[Saved entries]
+ + + + +

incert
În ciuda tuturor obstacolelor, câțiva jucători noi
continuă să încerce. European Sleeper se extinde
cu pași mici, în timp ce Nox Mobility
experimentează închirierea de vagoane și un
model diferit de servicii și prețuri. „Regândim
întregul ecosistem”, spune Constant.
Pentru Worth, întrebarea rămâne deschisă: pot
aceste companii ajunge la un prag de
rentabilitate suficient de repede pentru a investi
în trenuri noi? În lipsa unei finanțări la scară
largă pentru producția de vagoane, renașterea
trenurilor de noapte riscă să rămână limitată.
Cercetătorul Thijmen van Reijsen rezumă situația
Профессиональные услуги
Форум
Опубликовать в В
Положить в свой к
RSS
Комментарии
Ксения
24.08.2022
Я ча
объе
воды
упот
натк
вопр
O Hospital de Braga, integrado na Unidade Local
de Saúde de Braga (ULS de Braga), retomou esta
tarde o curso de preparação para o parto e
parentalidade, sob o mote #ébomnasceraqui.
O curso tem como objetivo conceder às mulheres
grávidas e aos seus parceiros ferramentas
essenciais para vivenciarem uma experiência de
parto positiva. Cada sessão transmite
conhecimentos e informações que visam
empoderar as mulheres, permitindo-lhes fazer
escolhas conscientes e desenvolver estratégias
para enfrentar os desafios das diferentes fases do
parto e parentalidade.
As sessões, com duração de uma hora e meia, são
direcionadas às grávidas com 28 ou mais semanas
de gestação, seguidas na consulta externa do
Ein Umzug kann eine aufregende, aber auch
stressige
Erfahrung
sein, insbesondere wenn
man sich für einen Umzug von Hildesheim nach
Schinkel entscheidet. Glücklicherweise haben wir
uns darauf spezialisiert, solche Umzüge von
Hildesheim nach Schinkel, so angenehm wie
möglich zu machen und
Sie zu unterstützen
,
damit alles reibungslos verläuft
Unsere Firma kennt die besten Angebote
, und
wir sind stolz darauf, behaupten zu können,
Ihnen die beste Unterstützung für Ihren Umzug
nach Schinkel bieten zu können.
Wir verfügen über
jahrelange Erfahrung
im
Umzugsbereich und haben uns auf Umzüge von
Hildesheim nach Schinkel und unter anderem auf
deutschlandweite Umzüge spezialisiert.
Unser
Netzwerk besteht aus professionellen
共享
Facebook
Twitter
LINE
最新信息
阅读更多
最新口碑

+ + + + +

# Brief
Among the entries, how many lines include the word "vagoane"? Give only the number.

# Solution to this task
2